This is what persistence looks like: Meet chef Nitisha Patel
‘I approached around 400 publishers and got one on board’.
Nitisha Patel is an award-winning chef who has dedicated her life to exploring food and flavour. She has numerous achievements under her belt including a cookbook – My Modern Indian Kitchen, the Black Country’s Master of Food award, a role developing ready-meals for Tesco, her own food consultancy business, AND a second book due for release this autumn – which is based around just one ingredient.
We caught up to discuss her upcoming book and the challenges she faced getting published, as well as solo travel, vegan diets, and managing setbacks.
Patel’s warm and bubbly energy is contagious, but she tells me she had to tone down her personality in previous corporate roles.Since going freelance, however, her individuality has fuelled her success. We also talk on why she advocates so strongly for other women to think big and follow their dreams.
Tell us about your childhood and how it influenced your journey.
I’m from a Gujarati background –– born and raised in the West Midlands, where there’s a large Gujarati community. I was always in the kitchen with my mum, and spent a lot of summer holidays with my nan – nothing compares to her cookery. Having a large family meant events every weekend. It was always bring your own food, and you pick up tips like that.
How did you get to the next stage?
There’s been a large investment into food businesses in the Midlands and there are some great places to eat now. I was sold on University College Birmingham which is globally renowned for chefs and catering; I did my degree in culinary arts management. Being in a professional kitchen three days a week was a dream come true. I’m classically trained, but always wanted to pair that with food I love to eat.
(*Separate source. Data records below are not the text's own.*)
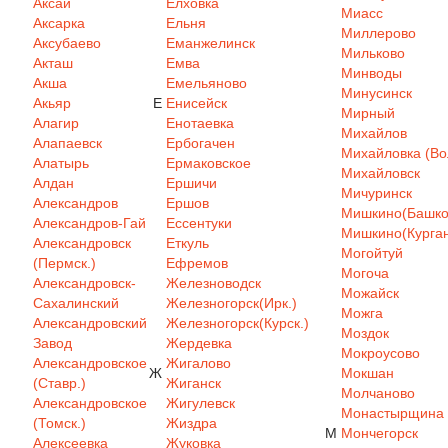
Аксай
Елховка
Миасс
Аксарка
Ельня
Миллерово
Аксубаево
Еманжелинск
Мильково
Акташ
Емва
Минводы
Акша
Емельяново
Минусинск
Акьяр
Е
Енисейск
Мирный
Алагир
Енотаевка
Михайлов
Алапаевск
Ербогачен
Михайловка (Вол
Алатырь
Ермаковское
Михайловск
Алдан
Ершичи
Мичуринск
Александров
Ершов
Мишкино(Башкор
Александров-Гай
Ессентуки
Мишкино(Курган
Александровск
Еткуль
Могойтуй
(Пермск.)
Ефремов
Могоча
Александровск-
Железноводск
Можайск
Сахалинский
Железногорск(Ирк.)
Можга
Александровский
Железногорск(Курск.)
Моздок
Завод
Жердевка
Мокроусово
Александровское
Жигалово
Ж
Мокшан
(Ставр.)
Жиганск
Молчаново
Александровское
Жигулевск
Монастырщина
(Томск.)
Жиздра
М
Мончегорск
Алексеевка
Жуковка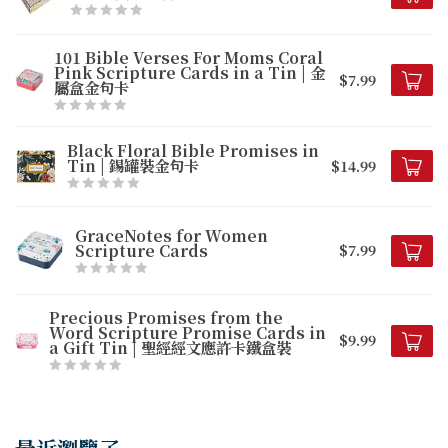
101 Bible Verses For Moms Coral
Pink Scripture Cards in a Tin | 金
$7.99
屬盒金句卡
Black Floral Bible Promises in
Tin | 錫罐裝金句卡
$14.99
GraceNotes for Women
Scripture Cards
$7.99
Precious Promises from the
Word Scripture Promise Cards in
$9.99
a Gift Tin | 聖經經文應許卡鐵盒裝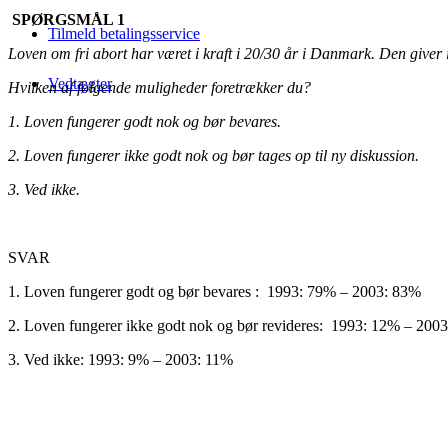
SPØRGSMÅL 1
Tilmeld betalingsservice
Loven om fri abort har været i kraft i 20/30 år i Danmark. Den giver 
Vedtægter
Hvilken af følgende muligheder foretrækker du?
1. Loven fungerer godt nok og bør bevares.
2. Loven fungerer ikke godt nok og bør tages op til ny diskussion.
3. Ved ikke.
SVAR
1. Loven fungerer godt og bør bevares : 1993: 79% – 2003: 83%
2. Loven fungerer ikke godt nok og bør revideres: 1993: 12% – 200
3. Ved ikke: 1993: 9% – 2003: 11%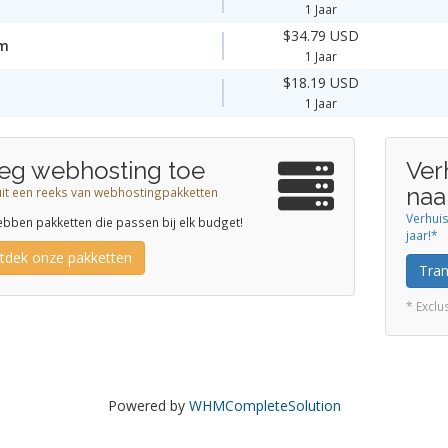
1 Jaar
$34.79 USD
m
1 Jaar
$18.19 USD
1 Jaar
eg webhosting toe
Ver
naa
uit een reeks van webhostingpakketten
Verhui
bben pakketten die passen bij elk budget!
jaar!*
tdek onze pakketten
Tra
* Excl
Powered by
WHMCompleteSolution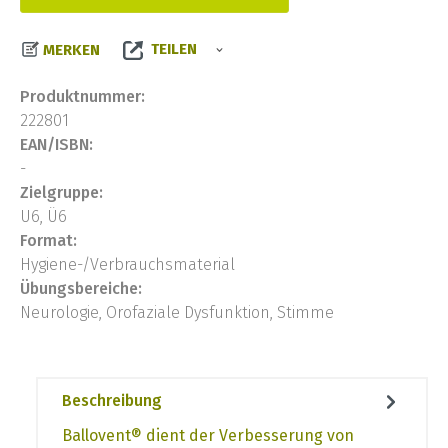
TEILEN
MERKEN
Produktnummer:
222801
EAN/ISBN:
-
Zielgruppe:
U6, Ü6
Format:
Hygiene-/Verbrauchsmaterial
Übungsbereiche:
Neurologie, Orofaziale Dysfunktion, Stimme
Beschreibung
Ballovent® dient der Verbesserung von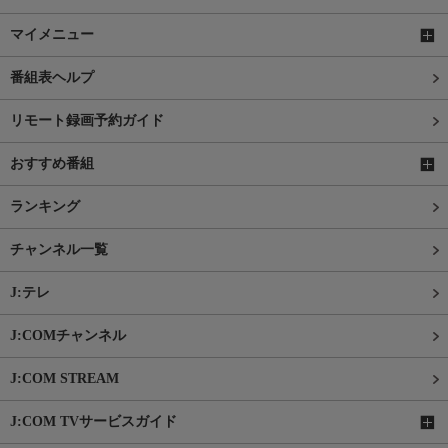
マイメニュー
番組表ヘルプ
リモート録画予約ガイド
おすすめ番組
ランキング
チャンネル一覧
J:テレ
J:COMチャンネル
J:COM STREAM
J:COM TVサービスガイド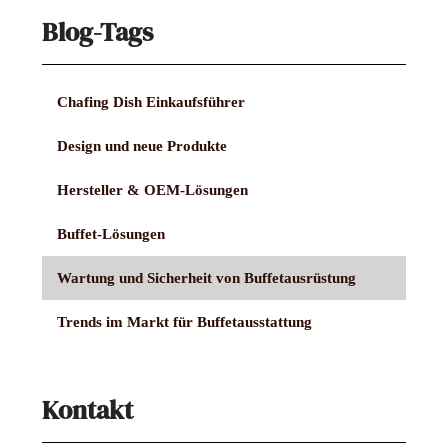
Blog-Tags
Chafing Dish Einkaufsführer
Design und neue Produkte
Hersteller & OEM-Lösungen
Buffet-Lösungen
Wartung und Sicherheit von Buffetausrüstung
Trends im Markt für Buffetausstattung
Kontakt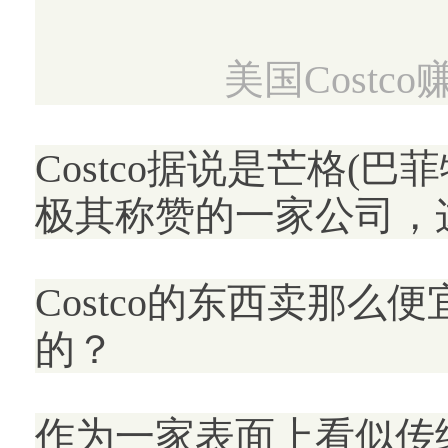
美国Cost
Costco据说是芒格
极其称赞的一家公司，
Costco的东西卖那
的？
作为一家表面上看似传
Over the years I married the two, so if I was doing a roast dinner I’d pair it with spices from my background.
What was your first job?
At university, I worked in hospitality and saw how difficult it was. There’s an association between chefs and mental health. I realised that being in a kitchen every day doing service is not something I wanted. I wanted to cook and explore food but in a different industry.
After graduating, the first company I worked for was a global manufacturing company: they produce probably 50% of what you see on every supermarket shelf in the UK. One year in, they asked me to be part of a Tesco chef campaign. If you go to any Tesco, my picture’s in the ready-meal aisle – I developed most of them! I was in product development for about five years.
Any other major pursuits?
Food is my biggest passion. I’m also a huge advocate for mindfulness, wellness, and motivating women. There’s this movement now about women feeling like they can do more with their lives: they’re more than a wife, more than someone’s partner. I want more women and girls to be bold and realise what they’re capable of.
I always say to girls…and boys from the Asian community: “Don’t be afraid to follow your dreams.” For many years in the media there was a lack of Asian people; recently we’ve had the likes of Romesh Ranganathan. He doesn’t fit the stereotype of a “normal” presenter, but he’s smashing it because he loves what he does. We need to see more of that.
The year before Sadiq Khan became mayor, Nadiya Hussain won the Great British Bake Off – it was so ironic: she’s a Bangladeshi woman wearing a hijab. She won with what would’ve been her wedding cake with Indian style jewellery. Stories like that mean a lot to me. That’s what I want to convey: that there’s no limit, no barriers. If you have a passion, follow it. It’s hard work, but nothing comes from taking a free ride.